A Canadian pastor detained in North Korea for nearly a year has been sentenced to hard labour for life by the regime. Pyongyang said Hyeon Soo Lim, 60, was given the sentence for carrying out what it called crimes against the state.
Lim was sentenced by the North's rubberstamp Supreme Court following a brief trial on Wednesday, 16 December. Lim, who belongs to the Light Presbyterian Church near Toronto, had reportedly confessed to his crimes for masterminding "subversive plots" against the regime in July 2015.
No further details are available about the pastor's sentence as Pyongyang's official mouthpiece, the Korean Central News Agency (KCNA), is yet to release a statement. The sentence has been confirmed by multiple news outlets including China's Xinhua and the Associated Press.
"I have so far malignantly defamed the dignity and social system of the DPRK [official name of North Korea], pursuant to the scenario of the US and the South Korean regime," Lim said in his purported confession earlier. "I delivered a report on what is going on in North Korea before tens of thousands of South Koreans and overseas Koreans at sermon on Sundays at my church and during preaching tours of more than 20 countries."
Foreigners released from North Korea have often said their "confessions" were extracted under pressure by the Kim Jong-un regime.
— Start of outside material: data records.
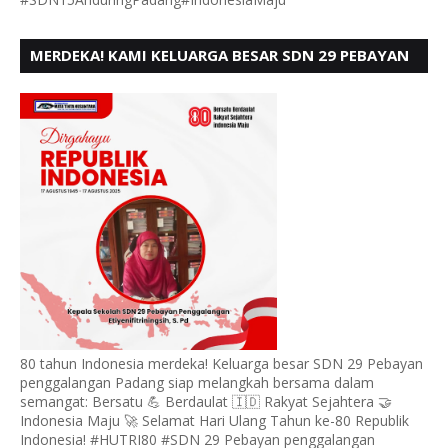
MERDEKA! KAMI KELUARGA BESAR SDN 29 PEBAYAN
PENGGALANGAN PADANG, MENGUCAPKAN HUT RI
KE - 80
80 tahun Indonesia merdeka! Keluarga besar SDN 29 Pebayan
penggalangan Padang siap melangkah bersama dalam
semangat: Bersatu 💪 Berdaulat 🇮🇩 Rakyat Sejahtera 🤝
Indonesia Maju 🚀 Selamat Hari Ulang Tahun ke-80 Republik
Indonesia! #HUTRI80 #SDN 29 Pebayan penggalangan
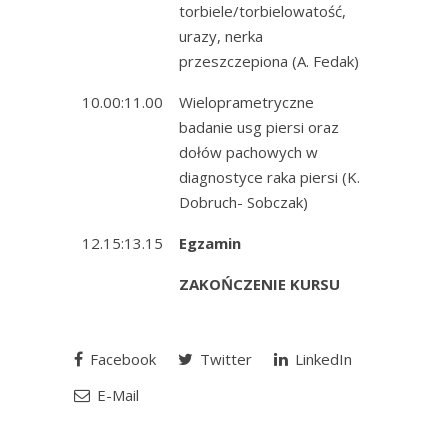
torbiele/torbielowatość,
urazy, nerka
przeszczepiona (A. Fedak)
10.00:11.00
Wieloprametryczne
badanie usg piersi oraz
dołów pachowych w
diagnostyce raka piersi (K.
Dobruch- Sobczak)
12.15:13.15
Egzamin
ZAKOŃCZENIE KURSU
Facebook
Twitter
LinkedIn
E-Mail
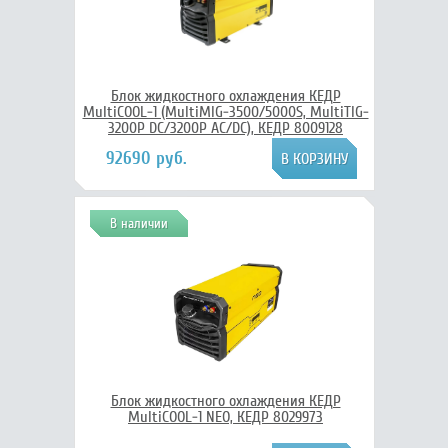
Блок жидкостного охлаждения КЕДР
MultiCOOL-1 (MultiMIG-3500/5000S, MultiTIG-
3200P DC/3200P AC/DC), КЕДР 8009128
92690 руб.
В наличии
Блок жидкостного охлаждения КЕДР
MultiCOOL-1 NEO, КЕДР 8029973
Lim travelled to North Korea via China in January 2015 subsequent to which he was detained by the authorities. In 1986, he and his family moved to South Korea from Canada and he has made more than 100 trips to North Korea.
Similar to the case of Lim, a Korean-American missionary, Kenneth Bae, was given a 15-year sentence for anti-state activities. But he was released by the North in 2014 after a two-year detention.